** TASK **
From the data below, retype exactly the lines starting with the one that contains "Dan Tobacco SVH Sweet" and ending with the one that contains "Urval från vårt sortiment", both included.

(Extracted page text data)

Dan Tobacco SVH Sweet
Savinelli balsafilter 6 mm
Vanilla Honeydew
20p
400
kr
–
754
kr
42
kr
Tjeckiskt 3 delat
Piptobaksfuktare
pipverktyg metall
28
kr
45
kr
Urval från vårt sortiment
--
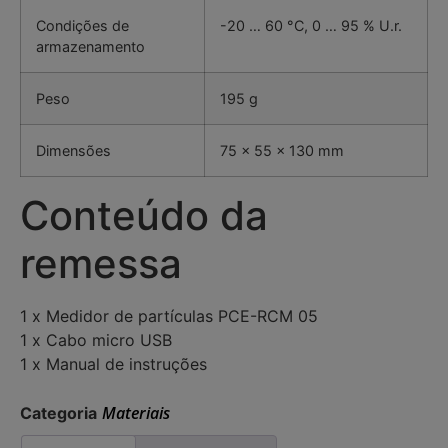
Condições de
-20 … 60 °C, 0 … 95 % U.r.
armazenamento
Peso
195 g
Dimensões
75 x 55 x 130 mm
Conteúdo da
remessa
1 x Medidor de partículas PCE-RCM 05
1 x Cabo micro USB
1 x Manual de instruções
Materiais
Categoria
* * *
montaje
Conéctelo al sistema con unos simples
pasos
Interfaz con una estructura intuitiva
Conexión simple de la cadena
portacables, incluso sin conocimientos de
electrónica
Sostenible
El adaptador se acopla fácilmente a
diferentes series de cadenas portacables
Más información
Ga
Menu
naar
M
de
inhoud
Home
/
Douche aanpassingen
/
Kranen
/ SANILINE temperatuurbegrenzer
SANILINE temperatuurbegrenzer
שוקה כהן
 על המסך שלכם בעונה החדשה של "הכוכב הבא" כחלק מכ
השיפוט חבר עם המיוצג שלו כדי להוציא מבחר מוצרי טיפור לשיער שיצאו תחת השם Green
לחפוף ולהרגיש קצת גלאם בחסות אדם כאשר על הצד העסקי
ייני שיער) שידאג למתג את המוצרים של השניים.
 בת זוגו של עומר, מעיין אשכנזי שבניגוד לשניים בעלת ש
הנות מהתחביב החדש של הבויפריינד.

** ANSWER SPACE **
Dan Tobacco SVH Sweet
Savinelli balsafilter 6 mm
Vanilla Honeydew
20p
400
kr
–
754
kr
42
kr
Tjeckiskt 3 delat
Piptobaksfuktare
pipverktyg metall
28
kr
45
kr
Urval från vårt sortiment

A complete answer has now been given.